His cell rang until it went to voicemail. I turned the car up the incline of Landing Lane, leaving him a message on speakerphone. “Grant, hi, it’s Avery. Sorry to bother you, but there’s a problem. With the rentals. I think I need to talk to the police. Please call me back.” When I turned down the stone-edged drive, I tapped my brakes. There was another car in the driveway—dark, expensive-looking, familiar.
I swung around the corner of the garage, parked in my spot, hidden out of sight. I could hear voices coming from the backyard—Parker’s and someone else’s, deep and firm.
I moved as quietly as I could, hoping no one noticed my arri
val. So I wasn’t paying attention as I approached the door of the guesthouse.
The front door was unlatched. A sliver of light escaping from inside. I held my breath, pushed the door slowly open.
The living room was in disarray.
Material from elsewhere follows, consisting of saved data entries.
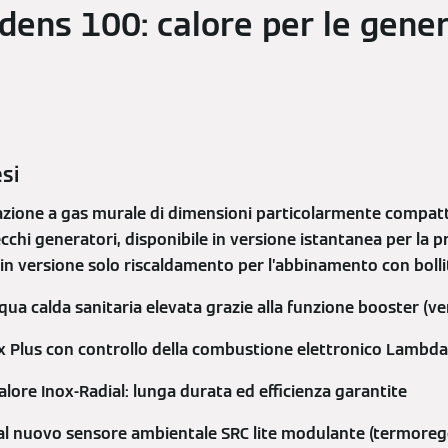
dens 100: calore per le gener
esi
zione a gas murale di dimensioni particolarmente compatte
ecchi generatori, disponibile in versione istantanea per la 
o in versione solo riscaldamento per l’abbinamento con boll
ua calda sanitaria elevata grazie alla funzione booster (ve
x Plus con controllo della combustione elettronico Lambda
lore Inox-Radial: lunga durata ed efficienza garantite
l nuovo sensore ambientale SRC lite modulante (termoregol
My box of things in the middle of the room. My clothes pulled out of the closet, heaped on the couch. And waiting in the center of the room stood Bianca.
“Hello,” she said. Her blond hair was pulled back so severely it seemed to blend in with her scalp. She was imposing, even at Sadie’s height, both of them at least four inches shorter than I was.
“Hi, Bianca,” I said. I’d been waiting for Bianca and Grant to return since the start of the season.
No one had mentioned anything about my job in all the time since Sadie’s death. The money kept coming. I thought maybe it was just a moment when we’d said things that each of us would rather take back, and we could chalk it up to grief, on both sides.
The state of my living room suggested otherwise.
Bianca’s face remained expressionless, and I knew I’d had it all wrong. “I thought I told you to leave,” she said.
SUMMER
2017
The Plus-One Party
10 p.m.
The police were coming. That was what everyone was whispering when I stepped outside the master bedroom, joining the rest of the party at the other end of the darkened hall.
The blackout. Ellie’s scream as she fell into the pool. Someone had heard it, called it in. Three people told me in the course of two minutes. I didn’t know any of them by name, but I assumed one of them was the person Parker had told me about who’d been looking for me. It was a small thrill to realize that they knew who I was, that I was the one to turn to. That I was the person in charge here.